Hutchins adds the beauty of these businesses is that they are incredibly capital light so incremental growth flows through to decent free cash flow growth.

“So they’re in a really nice position to return our investors healthy dividends,” he says. “And that’s actually topped up with special dividends along the way.”

He adds: “When you think about inherently what a dream income stock is, it would be a business that can grow without much capital requirement, and therefore a large part of that free cash flow can come back to end investors in the form of growing dividends.”

Blake Hutchins diversifies platform exposure

But is holding three investment platforms in the portfolio not a concentration risk? Not according to Hutchins who explains that Transact is a platform for advisers whereas Hargreaves is for consumers and AJ Bell straddles both client groups.

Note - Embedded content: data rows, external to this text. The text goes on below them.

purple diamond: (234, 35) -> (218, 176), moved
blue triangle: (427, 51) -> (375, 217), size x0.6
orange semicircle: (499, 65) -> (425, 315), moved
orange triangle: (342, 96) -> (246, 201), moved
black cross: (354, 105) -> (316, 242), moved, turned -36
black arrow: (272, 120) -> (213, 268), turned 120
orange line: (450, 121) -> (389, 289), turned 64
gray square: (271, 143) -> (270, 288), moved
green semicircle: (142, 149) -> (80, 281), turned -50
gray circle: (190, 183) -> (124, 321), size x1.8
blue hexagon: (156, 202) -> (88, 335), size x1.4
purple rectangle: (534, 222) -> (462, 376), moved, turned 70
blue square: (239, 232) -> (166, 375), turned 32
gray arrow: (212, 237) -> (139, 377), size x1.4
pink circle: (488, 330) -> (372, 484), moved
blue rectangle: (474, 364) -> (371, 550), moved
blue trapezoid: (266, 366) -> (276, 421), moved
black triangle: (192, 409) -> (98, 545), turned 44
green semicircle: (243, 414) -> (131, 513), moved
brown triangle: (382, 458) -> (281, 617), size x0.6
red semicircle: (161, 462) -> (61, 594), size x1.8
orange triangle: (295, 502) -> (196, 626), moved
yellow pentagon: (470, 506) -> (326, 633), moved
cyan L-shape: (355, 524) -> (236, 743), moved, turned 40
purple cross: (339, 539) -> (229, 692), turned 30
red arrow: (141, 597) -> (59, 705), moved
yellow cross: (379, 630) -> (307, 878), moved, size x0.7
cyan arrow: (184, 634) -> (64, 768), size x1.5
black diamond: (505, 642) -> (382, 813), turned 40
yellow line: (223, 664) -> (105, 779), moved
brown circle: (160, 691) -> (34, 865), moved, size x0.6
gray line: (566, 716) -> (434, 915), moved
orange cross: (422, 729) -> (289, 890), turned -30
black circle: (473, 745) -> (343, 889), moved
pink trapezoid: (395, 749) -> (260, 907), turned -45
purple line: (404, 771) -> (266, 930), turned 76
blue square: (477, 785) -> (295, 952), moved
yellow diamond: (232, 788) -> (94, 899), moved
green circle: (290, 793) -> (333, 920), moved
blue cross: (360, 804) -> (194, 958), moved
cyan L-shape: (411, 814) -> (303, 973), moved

“What you have is the pure play in Integrafin and then you have the pure play in Hargreaves, and then you have AJ Bell which is a bit of a hybrid.”

Hutchins says it is also better from a liquidity perspective to have a smaller weighting to all three rather than being over-exposed to one.

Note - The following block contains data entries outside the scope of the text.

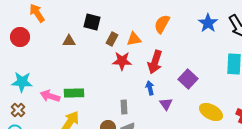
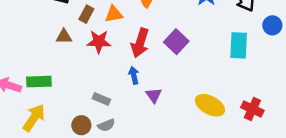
brown triangle: (69, 41) -> (64, 37), moved
purple square: (188, 79) -> (176, 42), moved
gray rectangle: (124, 107) -> (101, 99), turned -64

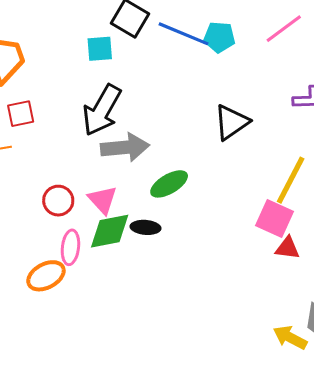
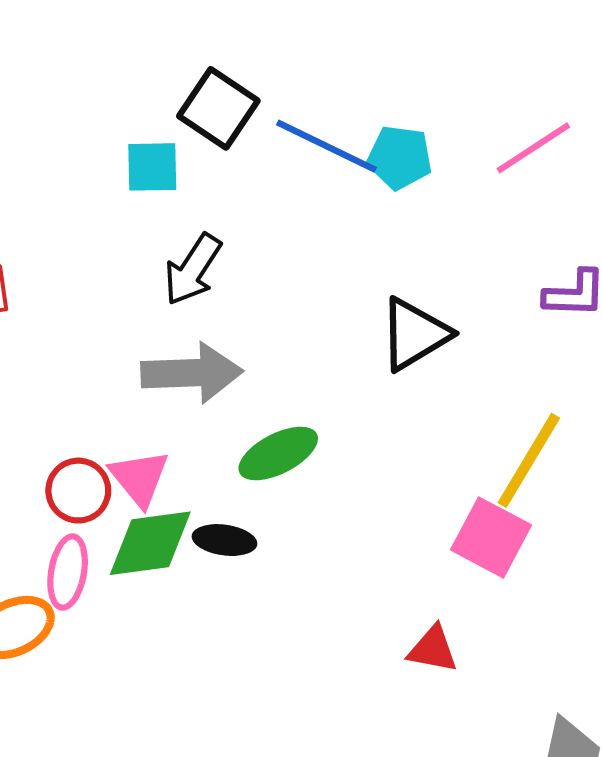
black arrow: (102, 110) -> (193, 269), moved, size x0.7
red circle: (58, 201) -> (78, 491), moved
red triangle: (287, 248) -> (433, 649), moved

“We don’t mind having three as opposed to just having a huge weighting in one because it diversifies risk and liquidity. And frankly, we like all three of them.”

According to FE Fundinfo data, two funds in the Investment Association universe hold AJ Bell in their top 10 – Liontrust UK Ethical and Ninety One UK Equity Income. The Liontrust fund holds both Hargreaves and AJ Bell in its top 10, at the fifth and eighth positions respectively.

Platforms democratise investing

Chris Taylor of the Liontrust sustainable investment team says both platform groups are among several financial services businesses that the team holds that play to a theme it terms ‘saving for the future’.

“Although challenged by short-term economic weakness, we believe households will look to raise saving rates over time to protect themselves from future crises.”

He adds: “We believe both of these platforms democratise investing and provide a low-cost way for individuals to manage their savings. There is an increasing shift of responsibility of retirement funding to individuals and in this context, we feel that companies helping people to take charge of their own finances, whether through structured advice or investment platforms, will benefit from this shift.”

Taylor says Liontrust initially invested in Hargreaves Lansdown but subsequently added AJ Bell to “gain more exposure to this theme while introducing greater diversification at a stock level”.